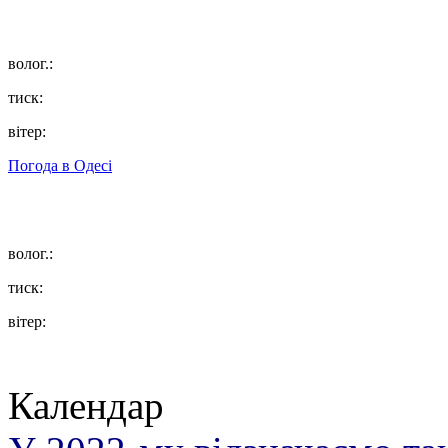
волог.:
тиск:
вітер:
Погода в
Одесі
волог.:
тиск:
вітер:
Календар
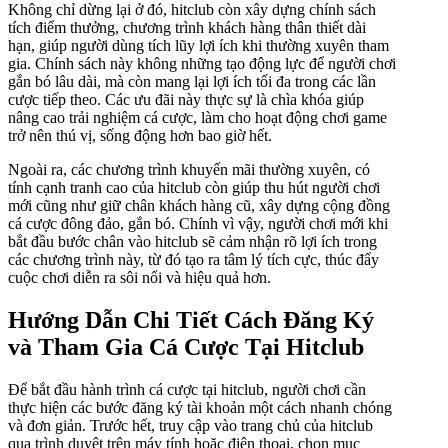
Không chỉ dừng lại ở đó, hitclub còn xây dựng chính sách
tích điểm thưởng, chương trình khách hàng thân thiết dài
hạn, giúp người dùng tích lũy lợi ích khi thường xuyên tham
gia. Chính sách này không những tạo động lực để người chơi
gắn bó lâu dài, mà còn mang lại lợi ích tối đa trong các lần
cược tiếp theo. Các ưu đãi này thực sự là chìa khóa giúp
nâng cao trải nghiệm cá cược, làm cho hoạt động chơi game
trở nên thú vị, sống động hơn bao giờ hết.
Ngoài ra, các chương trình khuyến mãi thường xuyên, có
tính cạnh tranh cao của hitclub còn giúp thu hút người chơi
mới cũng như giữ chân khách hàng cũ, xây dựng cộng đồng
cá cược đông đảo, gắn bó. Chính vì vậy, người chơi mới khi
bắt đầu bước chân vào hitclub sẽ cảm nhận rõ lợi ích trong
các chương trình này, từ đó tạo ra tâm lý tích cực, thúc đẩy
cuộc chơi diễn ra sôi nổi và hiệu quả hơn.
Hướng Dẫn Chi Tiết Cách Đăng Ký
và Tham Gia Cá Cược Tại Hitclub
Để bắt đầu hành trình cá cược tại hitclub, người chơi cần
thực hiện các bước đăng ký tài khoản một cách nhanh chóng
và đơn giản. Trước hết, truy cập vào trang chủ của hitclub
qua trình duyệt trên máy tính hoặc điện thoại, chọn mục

--

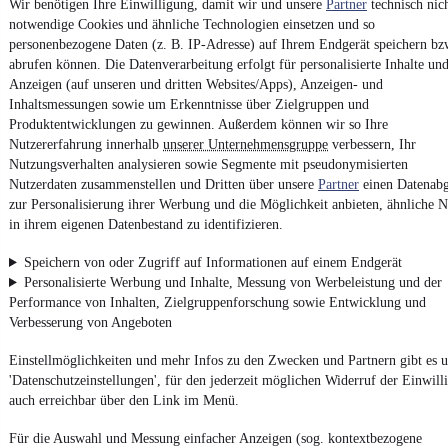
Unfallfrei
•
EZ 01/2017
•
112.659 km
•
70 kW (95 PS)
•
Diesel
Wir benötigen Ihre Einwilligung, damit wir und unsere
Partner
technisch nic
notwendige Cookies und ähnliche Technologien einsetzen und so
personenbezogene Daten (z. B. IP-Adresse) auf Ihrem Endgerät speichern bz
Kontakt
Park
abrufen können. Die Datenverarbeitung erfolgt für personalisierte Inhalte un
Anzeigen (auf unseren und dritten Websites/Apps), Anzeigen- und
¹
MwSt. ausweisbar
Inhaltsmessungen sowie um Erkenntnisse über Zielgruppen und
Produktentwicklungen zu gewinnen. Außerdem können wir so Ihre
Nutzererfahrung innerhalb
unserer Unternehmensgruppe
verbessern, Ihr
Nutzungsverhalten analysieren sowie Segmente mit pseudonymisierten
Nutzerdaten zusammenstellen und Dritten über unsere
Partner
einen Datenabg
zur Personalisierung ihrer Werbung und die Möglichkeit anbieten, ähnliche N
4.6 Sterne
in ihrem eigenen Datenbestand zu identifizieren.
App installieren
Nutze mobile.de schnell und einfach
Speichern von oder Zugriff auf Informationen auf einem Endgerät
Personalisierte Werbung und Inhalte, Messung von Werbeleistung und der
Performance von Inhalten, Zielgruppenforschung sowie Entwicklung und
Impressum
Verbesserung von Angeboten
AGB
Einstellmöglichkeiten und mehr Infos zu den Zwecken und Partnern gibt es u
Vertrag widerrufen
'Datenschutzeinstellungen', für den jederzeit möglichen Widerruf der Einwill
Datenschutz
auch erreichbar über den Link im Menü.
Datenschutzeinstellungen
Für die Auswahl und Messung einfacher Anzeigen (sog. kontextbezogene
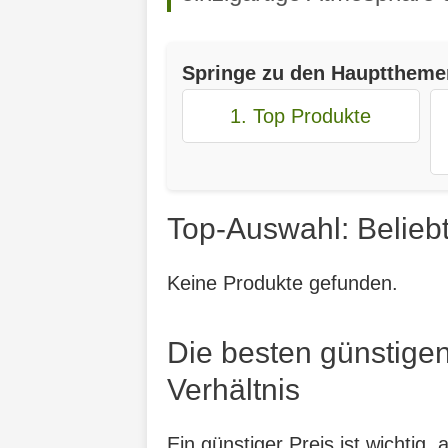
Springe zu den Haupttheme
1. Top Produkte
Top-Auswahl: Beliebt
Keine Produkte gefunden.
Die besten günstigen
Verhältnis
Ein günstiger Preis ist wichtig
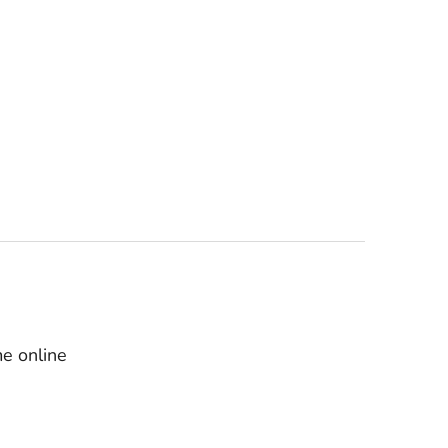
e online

* **AIM OF THE EXERCISE**: Using the records above, set down exactly the lines from the one with "Anzeigen (auf unseren" through the one with "Nutzungsverhalten analysieren sowie", inclusive, and nothing more.

* **SOLVED PROBLEM**:
Anzeigen (auf unseren und dritten Websites/Apps), Anzeigen- und
¹
MwSt. ausweisbar
Inhaltsmessungen sowie um Erkenntnisse über Zielgruppen und
Produktentwicklungen zu gewinnen. Außerdem können wir so Ihre
Nutzererfahrung innerhalb
unserer Unternehmensgruppe
verbessern, Ihr
Nutzungsverhalten analysieren sowie Segmente mit pseudonymisierten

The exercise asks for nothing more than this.